Mahasisiwi FKIP Unsri Menghilang, Keluarga Khawatir Desti Ikut Aliran Sesat

nurhasanah1nurhasanah-saat-menunjukkan-foto-destiPALEMBANG – Nurhasanah (41) tahun , wajanya  terlihat murung tatkala menerima  kunjungan sejumlah wartawan, di di Jalan Sultan Muhammad Mansyur Lrg Alir Gang Pelita 8 Kecamatan IB 1 Palembang, Selasa (18/8/2015).

Kehadiran wartawan di rumah Nurhasanah yang ingin mengetahui tentang menghilangnya Desti putri kesayangannya.

Menurut Nurhasanah puteri pertamanya, Desti Anggraini yang berstatus mahasiswi penerima Bidik Misi FKIP Universitas Sriwijaya (Unsri) prodi PAUD semester tujuh ini sudah hampir dua pekan pergi dari rumah.

Terakhir Desti pergi berpamitan pada 6 Agustus lalu untuk pergi ke Pondok Pesantren Tahfidz Alquran Anshorulloh yang berada di Ciamis, Jawa Barat.

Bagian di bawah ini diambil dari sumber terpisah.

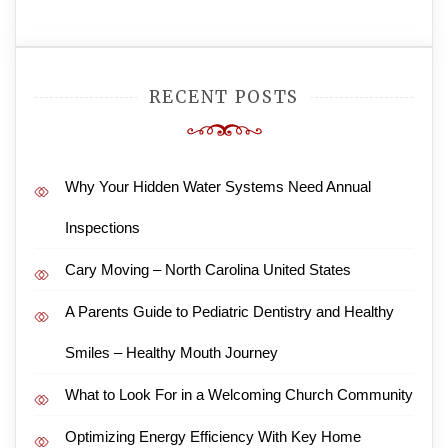
RECENT POSTS
Why Your Hidden Water Systems Need Annual
Inspections
Cary Moving – North Carolina United States
A Parents Guide to Pediatric Dentistry and Healthy
Smiles – Healthy Mouth Journey
What to Look For in a Welcoming Church Community
Optimizing Energy Efficiency With Key Home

Meski ia tahu tujuan anaknya tersebut untuk belajar ilmu agama dan mengajar, namun kekhawatiran lain timbul saat ia hilang kontak 15 Agustus lalu.”Pukul 07.00 nomornya nggak aktif lagi dan SMS gagal terus. Sampai sekarang saya tidak bisa menghubunginya,” ujarnya.Desti yang seharusnya mengikuti jadwal PPL saat ini pun tidak memberikan kabar apapun terkait putusnya kontak dengan keluarganya.

Nurhasanah menambahkan, pada tangal 14 Agustus lalu 4 orang teman Desti datang ke rumah guna menanyakan perihal keberadaan Desti.”Mereka pikir Desti sakit, karena sudah 10 hari ini tidak ikut PPL. Apalagi selama ini ia juga tidak aktif lagi kuliah, begitu laporan temannya,” jelasnya sambil memperlihatkan pas poto Desti

Ia pun menceritakan kalau anaknya pergi pamit untuk belajar agama di ponpes tersebut.Awalnya ia mengizinkan, karena menurutnya itu merupakan rangkaian tugas kuliah.”Keganjilan itu muncul, karena Desti pergi mendadak tanpa adanya surat dari kampus atau surat izin lainnya.Ia juga bilang kalau semuanya dibiayai oleh pihak ponpes, dan ia hanya pegang uang Rp 50 ribu,” terangnya.

Dikatakan Nurhasanah puterinya berubah drastis perilakunya sejak semester 5 tahun 2014 lalu.Desti meminta izin darinya untuk mengenakan cadar namun ia tidak mengizinkan.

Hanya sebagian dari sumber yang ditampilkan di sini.